Nous référant à l’événement majeur de l’élection de Donald Trump à la présidence des États-Unis en novembre dernier et parvenus au terme de la revue de nos choix sélectifs des principaux faits saillants à visée prospective qui en découlent, il est légitime de se demander si nous ne vivrions pas un « capitalisme de la finitude »[66] ?

Un président des États-Unis qui déclare ses intentions de contrôler, voire d’absorber, des territoires appartenant à ses alliés (Canada, Groenland, Panama, Mexique, etc.), des patrons de très grandes entreprises qui refusent les règles démocratiques imposées à leur fonctionnement, des dirigeants et penseurs qui revendiquent ouvertement l’affrontement comme mode de fonctionnement. Cette évolution économique se caractérise par la privatisation et la militarisation des mers et des espaces, un commerce à forte tendance monopolistique et rentier exercé au sein d’empires territoriaux, ainsi que par l’appropriation des espaces cybernétiques par de gigantesques compagnies privées où un capitalisme oligarchique s’épanouit.

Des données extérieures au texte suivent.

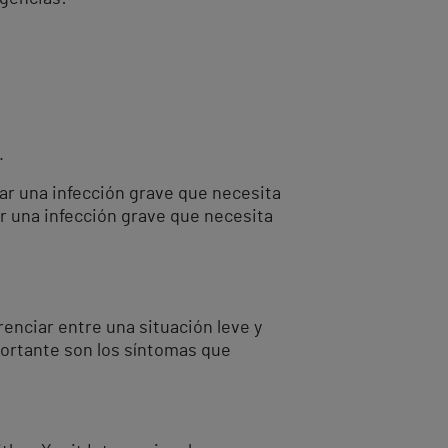
.
car una infección grave que necesita
ar una infección grave que necesita
renciar entre una situación leve y
portante son los síntomas que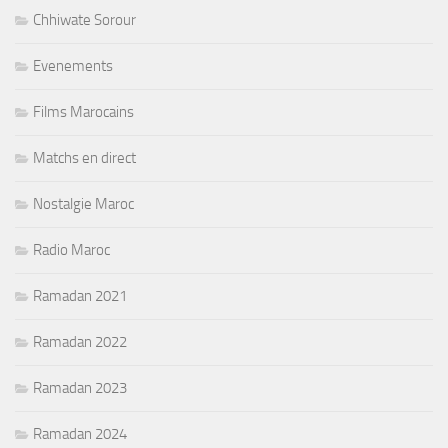
Chhiwate Sorour
Evenements
Films Marocains
Matchs en direct
Nostalgie Maroc
Radio Maroc
Ramadan 2021
Ramadan 2022
Ramadan 2023
Ramadan 2024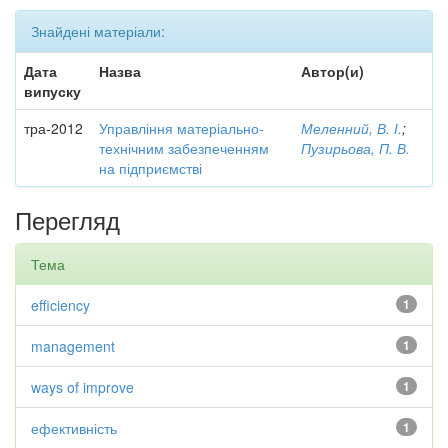
Знайдені матеріали:
Дата
Назва
Автор(и)
випуску
тра-2012
Управління матеріально-
Меленний, В. І.
;
технічним забезпеченням
Пузирьова, П. В.
на підприємстві
Перегляд
Тема
efficiency
1
management
1
ways of improve
1
ефективність
1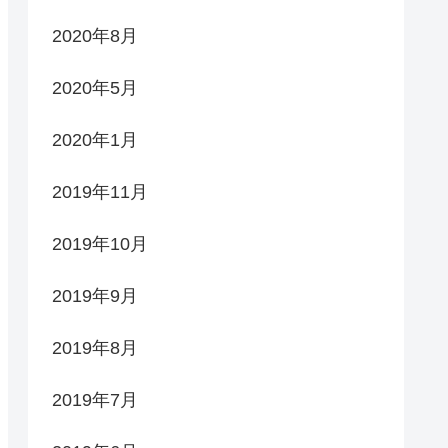
2020年8月
2020年5月
2020年1月
2019年11月
2019年10月
2019年9月
2019年8月
2019年7月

L’utopie libérale d’une croissance globale et continue des richesses est désormais derrière nous, sans que le capitalisme disparaisse pour autant. Alors que pour l’essentiel, il s’est construit sur l’idée d’une croissance infinie et d’un dépassement constant des limites, le monde est intrinsèquement fini. Cette contradiction fondamentale de la logique d’un capitalisme qui suppose une expansion et une accumulation sans limite interroge brutalement la réalité concrète de nos ressources naturelles, de nos capacités environnementales et de nos conditions de vie qui sont elles-mêmes limitées… Le capitalisme moderne a exploité l’idée d’un progrès infini pour justifier une croissance économique continue, alors que notre planète et nos sociétés possèdent des frontières concrètes. Notre système actuel ne peut donc être durable sur le long terme, puisqu’il ignore les limites économiques, écologiques et sociales inhérentes à notre réalité. Reconnaître cette « finitude » nous impose, particulièrement au plan européen, de repenser en profondeur les modes de production et de consommation, de revoir la notion de progrès et d’évaluer des alternatives capables de fonctionner dans le cadre des limites économiques, sociales, environnementales que nous avons précédemment approchées.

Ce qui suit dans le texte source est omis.